TransCanada will not have to pay $354,000 in attorney fees in cases where Nebraska landowners fought the company's attempts to use eminent domain to make way for the Keystone XL pipeline, the Nebraska Supreme Court has ruled.
“We conclude that the landowners did not offer sufficient proof as to their entitlement to an award of attorney costs and fees,” Chief Justice Michael Heavican wrote in Friday's opinion.
TransCanada ultimately dismissed its condemnation petitions in 2015, opting instead to pursue approval of a pipeline route from the Nebraska Public Service Commission.
Last year, the commission approved the company's "mainline alternative" route on a 3-2 vote. That decision is on appeal and could have oral arguments before the state’s highest court late this summer.
But Friday, the Supreme Court addressed the 40 cases on appeal in Holt, York, Saline and Nance counties. In them, David Domina represented 71 landowners who sought costs, expenses and attorney fees for work done in connection to the eminent domain proceedings, as well as a constitutional challenge.
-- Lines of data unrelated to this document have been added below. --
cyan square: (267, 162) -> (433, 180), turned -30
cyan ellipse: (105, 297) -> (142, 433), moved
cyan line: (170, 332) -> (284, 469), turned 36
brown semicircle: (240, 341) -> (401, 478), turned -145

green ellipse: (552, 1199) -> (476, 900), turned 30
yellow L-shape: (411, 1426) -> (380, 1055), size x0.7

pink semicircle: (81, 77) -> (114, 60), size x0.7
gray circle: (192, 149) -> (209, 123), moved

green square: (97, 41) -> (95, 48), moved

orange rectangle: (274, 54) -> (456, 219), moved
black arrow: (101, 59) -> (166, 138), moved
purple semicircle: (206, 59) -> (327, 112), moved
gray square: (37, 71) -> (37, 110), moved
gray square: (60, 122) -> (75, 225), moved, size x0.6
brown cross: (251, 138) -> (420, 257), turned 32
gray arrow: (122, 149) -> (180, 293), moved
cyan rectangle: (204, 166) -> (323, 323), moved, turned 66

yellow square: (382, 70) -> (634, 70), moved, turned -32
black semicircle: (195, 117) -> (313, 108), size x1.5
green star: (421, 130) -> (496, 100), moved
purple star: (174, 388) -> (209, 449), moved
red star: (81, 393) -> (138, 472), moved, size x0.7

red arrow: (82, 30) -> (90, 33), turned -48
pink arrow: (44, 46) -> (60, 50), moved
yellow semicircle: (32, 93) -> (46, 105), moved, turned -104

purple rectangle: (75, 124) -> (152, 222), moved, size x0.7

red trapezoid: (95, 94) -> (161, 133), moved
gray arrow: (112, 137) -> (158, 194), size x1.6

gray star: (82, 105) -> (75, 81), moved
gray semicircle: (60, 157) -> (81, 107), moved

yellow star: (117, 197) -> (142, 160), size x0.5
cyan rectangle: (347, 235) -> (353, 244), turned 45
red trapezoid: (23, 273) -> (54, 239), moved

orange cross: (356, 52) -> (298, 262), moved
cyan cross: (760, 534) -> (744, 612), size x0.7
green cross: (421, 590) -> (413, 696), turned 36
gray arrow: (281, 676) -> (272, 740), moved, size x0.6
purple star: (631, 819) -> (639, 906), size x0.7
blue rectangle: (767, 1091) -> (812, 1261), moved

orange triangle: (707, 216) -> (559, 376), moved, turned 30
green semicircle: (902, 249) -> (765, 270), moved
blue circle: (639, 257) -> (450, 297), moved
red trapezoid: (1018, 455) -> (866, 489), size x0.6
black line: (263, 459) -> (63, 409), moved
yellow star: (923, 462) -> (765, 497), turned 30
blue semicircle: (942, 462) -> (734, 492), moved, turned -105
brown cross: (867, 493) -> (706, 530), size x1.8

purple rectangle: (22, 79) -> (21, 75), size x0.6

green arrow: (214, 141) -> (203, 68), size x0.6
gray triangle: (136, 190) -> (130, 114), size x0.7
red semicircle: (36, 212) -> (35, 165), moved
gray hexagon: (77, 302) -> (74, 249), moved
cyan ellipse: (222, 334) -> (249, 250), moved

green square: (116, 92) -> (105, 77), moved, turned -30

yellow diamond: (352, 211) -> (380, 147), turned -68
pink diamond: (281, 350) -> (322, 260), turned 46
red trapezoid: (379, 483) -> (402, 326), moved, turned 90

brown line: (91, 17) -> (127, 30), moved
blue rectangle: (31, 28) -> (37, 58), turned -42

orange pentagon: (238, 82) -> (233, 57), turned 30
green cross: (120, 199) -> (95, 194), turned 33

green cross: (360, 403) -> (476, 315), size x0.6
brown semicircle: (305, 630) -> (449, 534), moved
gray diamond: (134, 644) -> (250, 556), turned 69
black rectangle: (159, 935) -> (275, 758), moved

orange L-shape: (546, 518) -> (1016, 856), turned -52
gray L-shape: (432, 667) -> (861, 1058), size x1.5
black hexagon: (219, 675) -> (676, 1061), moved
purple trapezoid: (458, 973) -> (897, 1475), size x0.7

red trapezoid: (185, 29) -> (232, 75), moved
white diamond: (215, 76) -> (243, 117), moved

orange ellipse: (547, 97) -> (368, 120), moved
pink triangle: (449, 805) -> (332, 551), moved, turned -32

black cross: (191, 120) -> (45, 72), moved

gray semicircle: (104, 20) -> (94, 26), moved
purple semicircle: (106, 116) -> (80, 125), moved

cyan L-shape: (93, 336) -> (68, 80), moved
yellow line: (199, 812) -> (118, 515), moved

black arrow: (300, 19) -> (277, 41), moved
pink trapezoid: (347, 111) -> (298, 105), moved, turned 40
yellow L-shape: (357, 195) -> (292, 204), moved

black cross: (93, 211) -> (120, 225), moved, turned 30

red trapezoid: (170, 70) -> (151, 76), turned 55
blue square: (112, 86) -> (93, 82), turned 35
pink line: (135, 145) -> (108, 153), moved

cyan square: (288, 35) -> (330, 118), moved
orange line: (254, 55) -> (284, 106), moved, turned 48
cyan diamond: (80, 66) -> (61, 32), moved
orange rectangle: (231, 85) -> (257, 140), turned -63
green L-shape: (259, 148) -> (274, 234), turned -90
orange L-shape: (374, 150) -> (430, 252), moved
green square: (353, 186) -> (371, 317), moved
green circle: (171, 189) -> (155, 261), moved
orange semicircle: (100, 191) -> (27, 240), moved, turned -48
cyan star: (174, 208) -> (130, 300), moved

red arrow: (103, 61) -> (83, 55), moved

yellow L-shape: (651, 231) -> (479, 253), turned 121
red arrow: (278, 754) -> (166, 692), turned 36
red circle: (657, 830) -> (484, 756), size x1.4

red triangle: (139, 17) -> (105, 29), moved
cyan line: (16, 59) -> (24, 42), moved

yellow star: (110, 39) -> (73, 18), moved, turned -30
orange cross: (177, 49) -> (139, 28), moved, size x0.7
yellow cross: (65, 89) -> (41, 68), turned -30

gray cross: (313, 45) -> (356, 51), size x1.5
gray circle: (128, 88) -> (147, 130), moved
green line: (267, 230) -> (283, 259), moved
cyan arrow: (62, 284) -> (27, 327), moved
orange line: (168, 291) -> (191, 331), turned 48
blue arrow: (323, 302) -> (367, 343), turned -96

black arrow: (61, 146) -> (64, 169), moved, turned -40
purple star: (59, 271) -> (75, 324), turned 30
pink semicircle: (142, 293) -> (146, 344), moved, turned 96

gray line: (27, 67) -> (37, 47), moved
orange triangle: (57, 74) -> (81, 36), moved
The county courts granted the requests for attorney fees, prompting TransCanada's appeal first to district court judges and later to the Supreme Court.
TransCanada attorney James Powers argued the landowners' affidavit evidence was insufficient to prove their attorney fees; and that the eminent domain statute doesn't allow reimbursement without proof they paid or were charged anything.
In Friday’s opinion, the court didn't have a problem with evidence being offered by affidavit. But it came down to whether the landowners were indebted to counsel for services rendered, Heavican said.
He said no written fee agreement or invoice was offered as evidence. Nor did the landowners say a specific amount they owed counsel.
“These affidavits from counsel were not specific as to any individual landowner and — with respect to work done and fees charged — were virtually identical to one another, including seeking payment of the same amount of money based upon the same number of hours of work. In fact, these affidavits raised more questions than they answered,” Heavican said.
Because they didn’t allege the amount each actually incurred, and because there was no other evidence offered to support the award of attorney fees, the award of attorney fees was in error, the court said, and directed the lower court to vacate the awards.